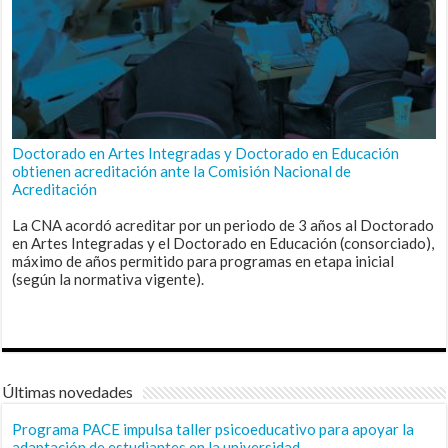
Doctorado en Artes Integradas y Doctorado en Educación
obtienen acreditación ante la Comisión Nacional de
Acreditación
La CNA acordó acreditar por un periodo de 3 años al Doctorado
en Artes Integradas y el Doctorado en Educación (consorciado),
máximo de años permitido para programas en etapa inicial
(según la normativa vigente).
Últimas novedades
Programa PACE impulsa taller psicoeducativo para apoyar la
adaptación de estudiantes en la universidad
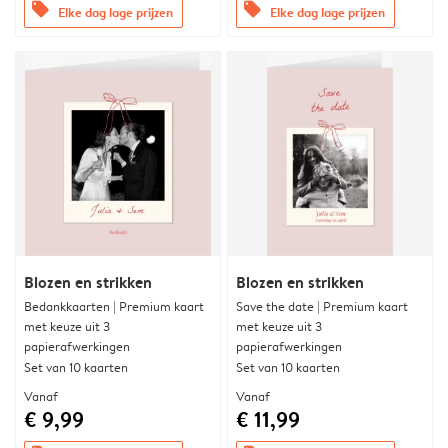
offers
offers
Elke dag lage prijzen
Elke dag lage prijzen
Blozen en strikken
Blozen en strikken
Bedankkaarten | Premium kaart
Save the date | Premium kaart
met keuze uit 3
met keuze uit 3
papierafwerkingen
papierafwerkingen
Set van 10 kaarten
Set van 10 kaarten
Vanaf
Vanaf
€ 9,99
€ 11,99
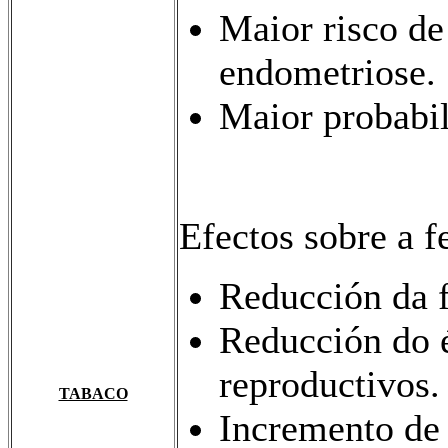
Maior risco de
endometriose.
Maior probabil
Efectos sobre a fe
Reducción da f
Reducción do 
reproductivos.
TABACO
Incremento de 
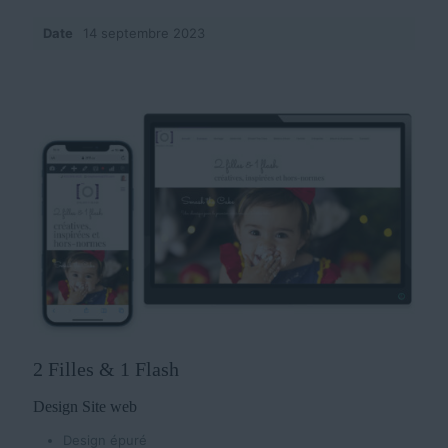
Date
14 septembre 2023
2 Filles & 1 Flash
Design Site web
Design épuré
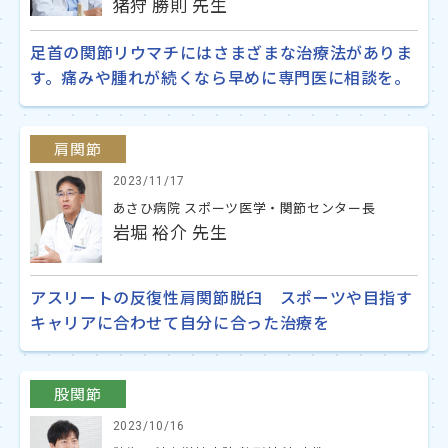
猪狩 勝則 先生
足首の関節リウマチにはさまざまな治療法がありま
す。痛みや腫れが続くなら早めに専門医に相談を。
肩関節
2023/11/17
あさひ病院 スポーツ医学・関節センター長
岩堀 裕介 先生
アスリートの反復性肩関節脱臼 スポーツや目指す
キャリアに合わせて自分に合った治療を
股関節
2023/10/16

Assignment:
What you return should be only the exact lines from the top of the entries through the line with "Design Site web", minus the pictures.

Output:
Doctorado en Artes Integradas y Doctorado en Educación
obtienen acreditación ante la Comisión Nacional de
Acreditación
La CNA acordó acreditar por un periodo de 3 años al Doctorado
en Artes Integradas y el Doctorado en Educación (consorciado),
máximo de años permitido para programas en etapa inicial
(según la normativa vigente).
Últimas novedades
Programa PACE impulsa taller psicoeducativo para apoyar la
adaptación de estudiantes en la universidad
offers
offers
Elke dag lage prijzen
Elke dag lage prijzen
Blozen en strikken
Blozen en strikken
Bedankkaarten | Premium kaart
Save the date | Premium kaart
met keuze uit 3
met keuze uit 3
papierafwerkingen
papierafwerkingen
Set van 10 kaarten
Set van 10 kaarten
Vanaf
Vanaf
€ 9,99
€ 11,99
Maior risco de
endometriose.
Maior probabil
Efectos sobre a fe
Reducción da f
Reducción do 
reproductivos.
TABACO
Incremento de 
Date
14 septembre 2023
2 Filles & 1 Flash
Design Site web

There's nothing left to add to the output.